The medical industry is currently experiencing a reorganization period as hospitals and other large medical groups are rapidly acquiring private practices at an unprecedented pace. According to an article in the New York Times, the nationwide number of doctors practicing independently dropped to 39 percent in 2012, down from 57 percent in 2000. That number appears to be still in decline in 2016 as more and more doctors are favoring employment above entrepreneurship.

This reshuffling is actually good news for doctors, depending on how one looks at it—while many physicians are losing the autonomy of private practice, salaries across the board are rising due to competition between hospitals for skilled physicians and specialists. In fact, in a survey conducted by Merritt Hawkins looking at 5 select specialties, annual salaries have increased by 10% in the past 12 months. Travis Singleton, senior vice president of Merritt Hawkins, spoke to Medscape and had this to say: “Demand for physicians is as intense as we have seen it in our 29-year history.”

And yet, according to an infographic on Medscape, compensation surveys have shown that physicians in private practice earn more than employed doctors. So why then the flight from private practice to employment?

When speaking to Medscape, Singleton continued, “In a given market, you’re also competing against urgent care centers, federally qualified health centers, direct care, concierge care, and other delivery systems. And they all employ doctors. So you have to be in the ballpark of what they’re paying doctors, and it has leveled the playing field.”

Singleton states that the new employment model has “drastically front-weighted physician compensation,” so that hospitals are now paying doctors handsome salaries to start on the if-come that they’ll recoup value through admissions, tests, and referrals. In a system such as this, he continued, it is not inconceivable that a physician just out of residency earns nearly as much as an established physician in private practice. But, he noted, these salaries tend not to increase much over time.

In fact, many of these employment contracts have bonus structures that are not necessarily satisfactory to physicians. According to a June 15th infographic on Medscape, nearly half of doctors employed by hospitals are neutral or unsatisfied with their bonus arrangements because they may feel the targets are unattainable or don’t pertain to what they do in their day-to-day work routine.
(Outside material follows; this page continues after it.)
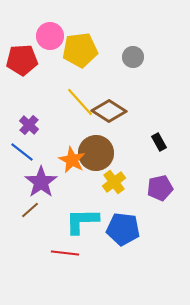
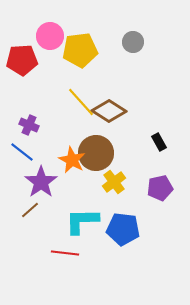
gray circle: moved 15 px up
yellow line: moved 1 px right
purple cross: rotated 18 degrees counterclockwise
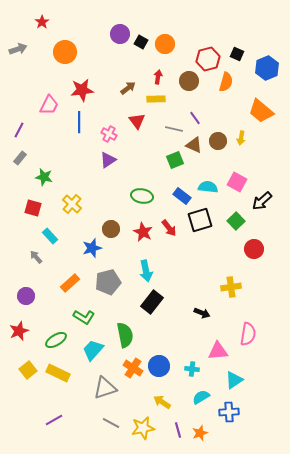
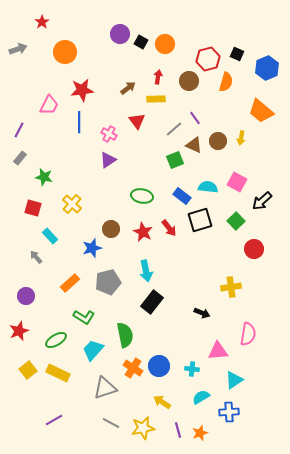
gray line at (174, 129): rotated 54 degrees counterclockwise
In a different slide from the same Medscape infographic, more self-employed doctors report being satisfied with their work than employed doctors. And, continuing on that vein of job satisfaction, employed physicians who switched to self-employment are much more likely (71%) to say they’re happy with the move than self-employed physicians who moved to employment (40%).

Some of the highest tallied responses occurred when respondents were asked what doctors like most about employment and include what one would generally expect: Not having to deal with business of running practice (54%), Guaranteed income/even cash flow (40%) and though many hospitals tout their signing bonuses to doctors seeking employment, only 2% of respondents replied that they most liked their bonuses.

On the one hand, employment offers a sort of blanket protection from risk and uncertainty while reducing the hassle of day-to-day management, but on the other hand, employment limits a doctor’s autonomy and perhaps sets a stricter ceiling on compensation.


On the other side of the equation, however, what doctors disliked most about employment were: Limited Influence in decision-making process (35%), More limited income potential (34%), and Being ‘bossed’ around (22%).

So while being employed certainly has it advantages—perhaps the biggest one being that the fierce competition among hospitals for talent has driven up salaries across the board, including in private practices—ultimately it is up to the individual doctor to decide if losing income potential and autonomy is worth losing some of the headaches of private practice and entrepreneurship.

Based on these studies, we are faced with a somewhat contradictory set of results that are difficult to interpret and probably best left up to the individual. On the one hand, employment offers a sort of blanket protection from risk and uncertainty while reducing the hassle of day-to-day management, but on the other hand, employment limits a doctor’s autonomy and perhaps sets a stricter ceiling on compensation. Ultimately, however, it appears that whatever ease comes with employment does not necessarily translate to doctor satisfaction within the system. Perhaps it is more important for us, as individuals in the medical industry, to personally manage our business decisions and protocols rather than have another dictate them for us.

All that said, physicians and specialists appear to be well-positioned to capitalize on this fierce competition between medical groups, whether in the form of employment opportunity, or in the increased demand for physicians on a whole which continues to drive up compensation for both employed and self-employed doctors.